In this article we will be discussing the research paper on grammar error correction in morphologically rich languages especially in Russian Languages. The research paper is titled: The Grammar Error Correction in Morphologically Rich Languages: The Case of Russian
and it is published in the Journal of Language Technology. The research paper is available here
Rozovskaya and Roth 2019, uses a corpus of the Russian Learner Corpus of Academic Writing (RULEC, 560K words) which is written by students in United States learning Russian.
Russian language is termed as “Morphologically Rich Language” (MRL’s). The dataset included a subest of RULEC(Alsufieva et al., 2012) (12,480 sentences, comprising 206K words). Out of which essays from 12 foreign and 5 heritage Russian speakers were slected to be annotated by 2 native Russian speakers. The essays were annotated and each error was assigned a type which led to the development of error classification schema that addresses errors in morphology, syntax, and word usage, and takes into account linguistic properties of the Russian language. The annotated corpus is refereed as RULEC-GEC.

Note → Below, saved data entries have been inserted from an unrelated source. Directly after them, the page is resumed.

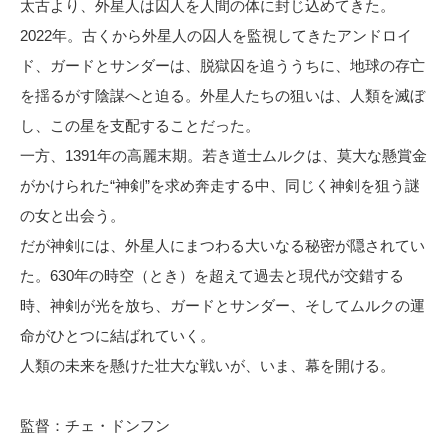
太古より、外星人は囚人を人間の体に封じ込めてきた。
2022年。古くから外星人の囚人を監視してきたアンドロイ
ド、ガードとサンダーは、脱獄囚を追ううちに、地球の存亡
を揺るがす陰謀へと迫る。外星人たちの狙いは、人類を滅ぼ
し、この星を支配することだった。
一方、1391年の高麗末期。若き道士ムルクは、莫大な懸賞金
がかけられた“神剣”を求め奔走する中、同じく神剣を狙う謎
の女と出会う。
だが神剣には、外星人にまつわる大いなる秘密が隠されてい
た。630年の時空（とき）を超えて過去と現代が交錯する
時、神剣が光を放ち、ガードとサンダー、そしてムルクの運
命がひとつに結ばれていく。
人類の未来を懸けた壮大な戦いが、いま、幕を開ける。
監督：チェ・ドンフン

The approaches experimented in the paper are:
1. Learner-trained classifiers:
In this approach, a special classifer is developed for each error type. The most common errors include noun case, verb aspect, preposition, verb agreement.
Noun Case Errors
: The Russian case system consists of Nominative, Genetive, Accusative, Instrumental, Dative, and Locative. To analyze this we have a six-way classifier with each classifier corresponding to a case. However, sometime surface form f the noun can be ambiguous i.e. A word can have 2 or more than 2 cases at once for different contexts.Number and Gender Verb Agreement Errors
: In russian verbs are specified for number (singular, plural), gender (feminine, masculine, and neutral), and person.Preposition Errors
: In this classifier, we take the most common preposition errors in Russian which is in similar line to the top n most frequent prepositions in English.Verb Aspect Errors
: The Russian verb system has three tenses-present, past, and future- and each tense can be expressed in imperfective or perfective aspect.
Errors | Confusion Set |
---|---|
Noun:case | {Nominative, Genetive, Accusative, Instrumental, Dative, Locative} |
Verb agreement (num.) | {Singular, Plural} |
Verb agreement (gender) | {Feminine, Masculine, Neutral} |
Aspect | {Perfect, Imperfect} |
Prep. | {15 prepositions} |
The above table depicts the confusion matrix used by the classifier model for the each type of error.
2. Minimal-supervision classifiers: Error-specific classifiers trained on learner and native data with minimal supervision
3. Phrase-based machine translation system:
- This system follows the implementation in Susanto et al. (2014) and is trained using Moses (Koehn et al., 2007). Here, a phrase based Machine Translation (MT) model is used and is trained on the RULEC-GEC corpus. As there is only a small amount of parallel data the use of phrase based model makes more sense because of the low amount of data and less accuracy in low-resource settings.
- However, the Classifier Model outperforms the phrase based MT model by a large margin. But the accuracy can be improved by introducing dense and sparse features. According to the paper, the accuracy was way too less with the MT model, that introducing dense features wouldnt have helped it to outperform the classifer model.
The result and error analysis can be found in the paper here. The purpose of this article was to understand the various models defined by the Alla Rozovskaya and Dan Roth in their paper.
I sincerely Thank the researchers for coming with these models and revolutionizing the world of grammar error correction.
References
- Anna Alsufieva, Olesya Kisselev, and Sandra Freels. 2012. Results 2012: Using flagship data to develop a Russian learner corpus of academic writing. Russian Language Journal, 62:79–105.